Where a line of the entries holds the string "Century", copy that line.

Segment Open

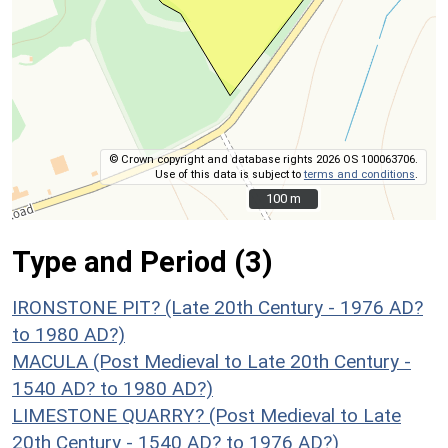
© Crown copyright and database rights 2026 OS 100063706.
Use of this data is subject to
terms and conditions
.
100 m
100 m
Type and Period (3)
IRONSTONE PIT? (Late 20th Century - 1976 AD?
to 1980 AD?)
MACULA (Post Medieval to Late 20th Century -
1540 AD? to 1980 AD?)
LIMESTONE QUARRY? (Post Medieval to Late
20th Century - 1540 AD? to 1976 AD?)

Segment Closed
Segment Open

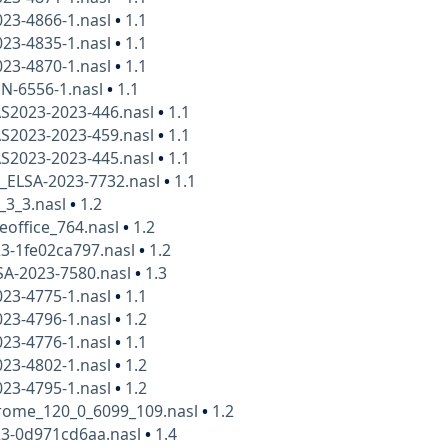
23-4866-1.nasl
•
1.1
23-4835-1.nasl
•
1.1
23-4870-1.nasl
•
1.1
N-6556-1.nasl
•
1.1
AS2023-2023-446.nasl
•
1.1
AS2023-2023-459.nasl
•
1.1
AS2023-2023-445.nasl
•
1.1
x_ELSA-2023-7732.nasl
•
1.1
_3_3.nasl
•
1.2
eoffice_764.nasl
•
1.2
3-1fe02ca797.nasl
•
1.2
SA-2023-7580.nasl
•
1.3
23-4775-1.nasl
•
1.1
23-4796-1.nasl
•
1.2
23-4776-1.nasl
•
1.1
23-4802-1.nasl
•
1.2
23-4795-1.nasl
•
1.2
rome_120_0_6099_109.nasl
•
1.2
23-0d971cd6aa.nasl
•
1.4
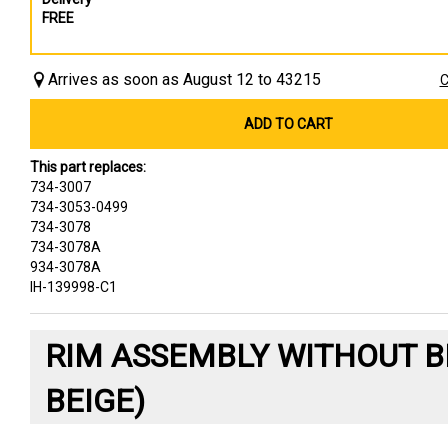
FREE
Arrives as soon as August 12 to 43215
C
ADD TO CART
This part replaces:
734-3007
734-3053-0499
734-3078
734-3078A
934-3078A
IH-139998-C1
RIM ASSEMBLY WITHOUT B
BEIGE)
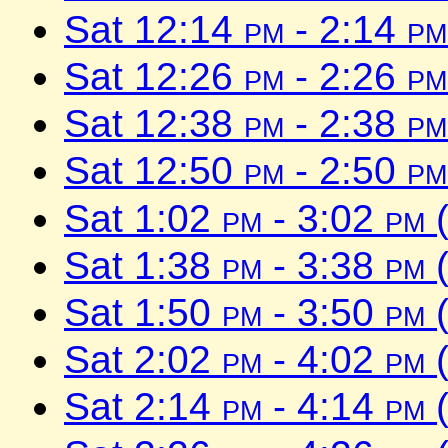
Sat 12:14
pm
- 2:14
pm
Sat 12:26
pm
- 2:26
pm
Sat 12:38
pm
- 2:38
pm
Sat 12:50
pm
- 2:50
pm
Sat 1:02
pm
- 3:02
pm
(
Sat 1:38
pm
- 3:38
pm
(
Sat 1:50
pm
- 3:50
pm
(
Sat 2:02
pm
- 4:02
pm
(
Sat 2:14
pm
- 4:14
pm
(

Segment Closed

- ANSWER SPACE -
IRONSTONE PIT? (Late 20th Century - 1976 AD?
MACULA (Post Medieval to Late 20th Century -
20th Century - 1540 AD? to 1976 AD?)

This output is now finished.